● Work instructions:
I'd like every line in the following listing that holds "group" copied.
Start of Data extract
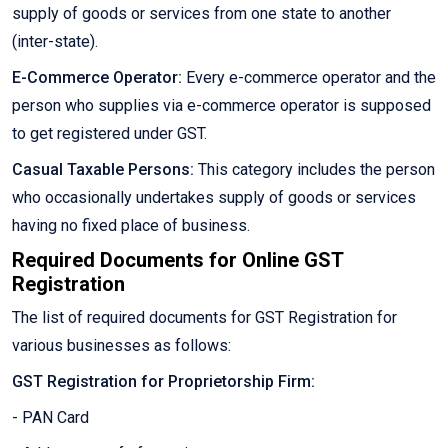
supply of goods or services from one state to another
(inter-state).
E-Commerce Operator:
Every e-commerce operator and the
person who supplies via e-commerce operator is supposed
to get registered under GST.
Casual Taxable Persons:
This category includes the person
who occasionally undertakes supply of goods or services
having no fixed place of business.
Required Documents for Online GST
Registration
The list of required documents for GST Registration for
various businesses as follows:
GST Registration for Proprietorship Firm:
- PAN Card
End of Data extract
Start of Data extract
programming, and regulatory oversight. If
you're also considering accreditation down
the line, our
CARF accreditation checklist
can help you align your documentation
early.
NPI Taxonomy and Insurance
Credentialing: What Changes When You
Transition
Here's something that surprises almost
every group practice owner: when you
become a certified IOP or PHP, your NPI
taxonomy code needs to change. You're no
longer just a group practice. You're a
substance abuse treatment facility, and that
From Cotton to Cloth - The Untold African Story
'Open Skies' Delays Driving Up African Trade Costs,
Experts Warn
End of Data extract
● Final answer:
every group practice owner: when you
longer just a group practice. You're a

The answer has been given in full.